Records from a data collection:
· · · · · · ·
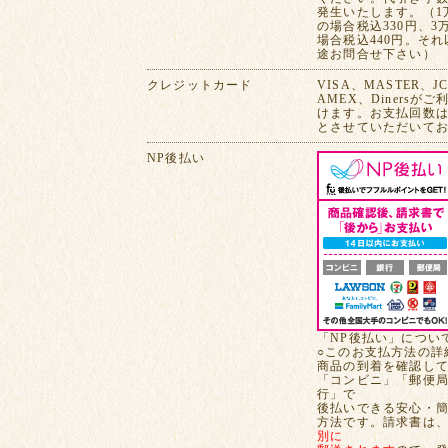
発生いたします。（1
の場合税込330円、3
場合税込440円。そ
途お問合せ下さい）
クレジットカード
VISA、MASTER、J
AMEX、Dinersが
けます。お支払回数は
とさせていただいて
NP後払い
「NP後払い」につい
○このお支払方法の詳
商品の到着を確認し
「コンビニ」「郵便
行」で
後払いできる安心・
方法です。請求書は
別に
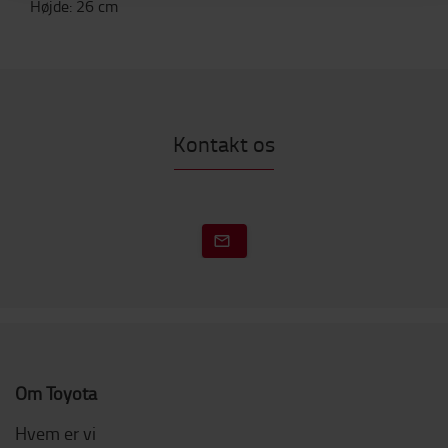
Højde
:
26
cm
Kontakt os
Om Toyota
Hvem er vi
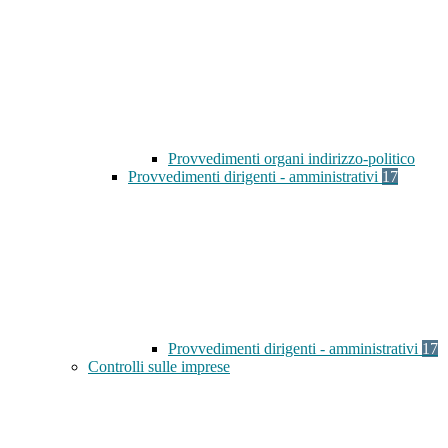
Provvedimenti organi indirizzo-politico
Provvedimenti dirigenti - amministrativi
17
Provvedimenti dirigenti - amministrativi
17
Controlli sulle imprese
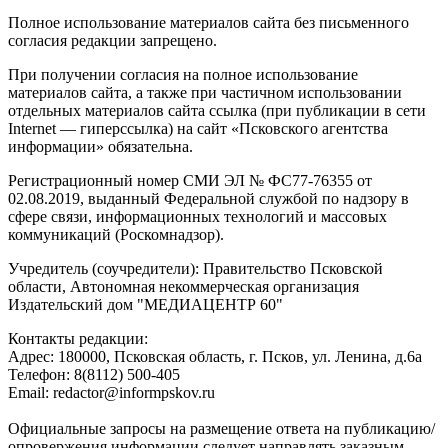
Полное использование материалов сайта без письменного
согласия редакции запрещено.
При получении согласия на полное использование
материалов сайта, а также при частичном использовании
отдельных материалов сайта ссылка (при публикации в сети
Internet — гиперссылка) на сайт «Псковского агентства
информации» обязательна.
Регистрационный номер СМИ ЭЛ № ФС77-76355 от
02.08.2019, выданный Федеральной службой по надзору в
сфере связи, информационных технологий и массовых
коммуникаций (Роскомнадзор).
Учредитель (соучредители): Правительство Псковской
области, Автономная некоммерческая организация
Издательский дом "МЕДИАЦЕНТР 60"
Контакты редакции:
Адреc: 180000, Псковская область, г. Псков, ул. Ленина, д.6а
Телефон: 8(8112) 500-405
Email: redactor@informpskov.ru
Официальные запросы на размещение ответа на публикацию/
опровержения информации следует направлять заказным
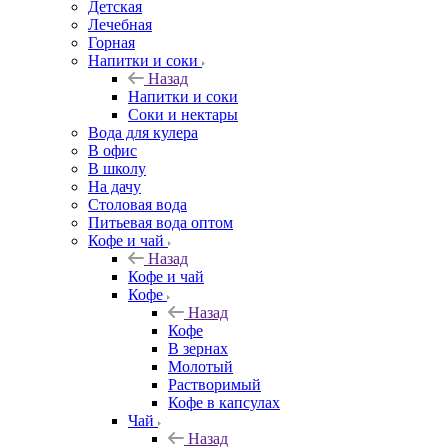
Детская
Лечебная
Горная
Напитки и соки
Назад
Напитки и соки
Соки и нектары
Вода для кулера
В офис
В школу
На дачу
Столовая вода
Питьевая вода оптом
Кофе и чай
Назад
Кофе и чай
Кофе
Назад
Кофе
В зернах
Молотый
Растворимый
Кофе в капсулах
Чай
Назад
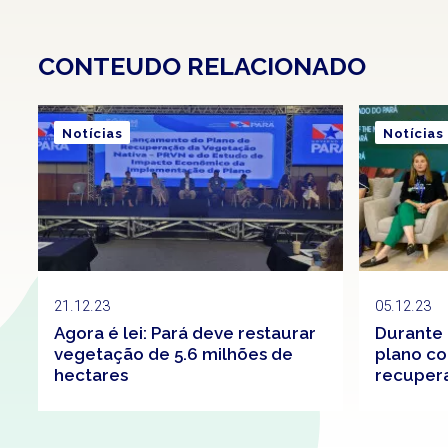
CONTEUDO RELACIONADO
Notícias
Notícias
21.12.23
05.12.23
Agora é lei: Pará deve restaurar
Durante 
vegetação de 5.6 milhões de
plano co
hectares
recuper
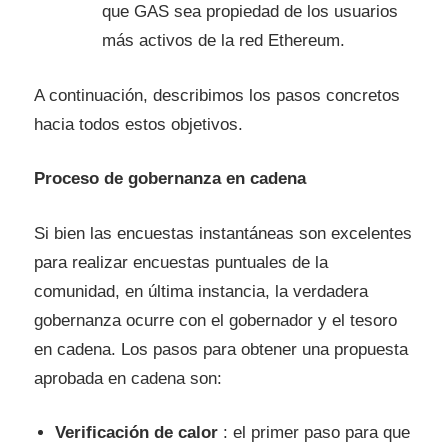
que GAS sea propiedad de los usuarios
más activos de la red Ethereum.
A continuación, describimos los pasos concretos
hacia todos estos objetivos.
Proceso de gobernanza en cadena
Si bien las encuestas instantáneas son excelentes
para realizar encuestas puntuales de la
comunidad, en última instancia, la verdadera
gobernanza ocurre con el gobernador y el tesoro
en cadena. Los pasos para obtener una propuesta
aprobada en cadena son:
Verificación de calor
: el primer paso para que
· · · · · · ·
• _Exercise aim_
All that should appear in the answer is the lines above from the line with "Адреc: 180000, Псковская" through the line with "comunidad, en última instancia, la verdadera", retyped exactly, pictures left out.

• _Answer section_
Адреc: 180000, Псковская область, г. Псков, ул. Ленина, д.6а
Телефон: 8(8112) 500-405
Email: redactor@informpskov.ru
Официальные запросы на размещение ответа на публикацию/
опровержения информации следует направлять заказным
Детская
Лечебная
Горная
Напитки и соки
Назад
Напитки и соки
Соки и нектары
Вода для кулера
В офис
В школу
На дачу
Столовая вода
Питьевая вода оптом
Кофе и чай
Назад
Кофе и чай
Кофе
Назад
Кофе
В зернах
Молотый
Растворимый
Кофе в капсулах
Чай
Назад
CONTEUDO RELACIONADO
Notícias
Notícias
21.12.23
05.12.23
Agora é lei: Pará deve restaurar
Durante 
vegetação de 5.6 milhões de
plano co
hectares
recuper
que GAS sea propiedad de los usuarios
más activos de la red Ethereum.
A continuación, describimos los pasos concretos
hacia todos estos objetivos.
Proceso de gobernanza en cadena
Si bien las encuestas instantáneas son excelentes
para realizar encuestas puntuales de la
comunidad, en última instancia, la verdadera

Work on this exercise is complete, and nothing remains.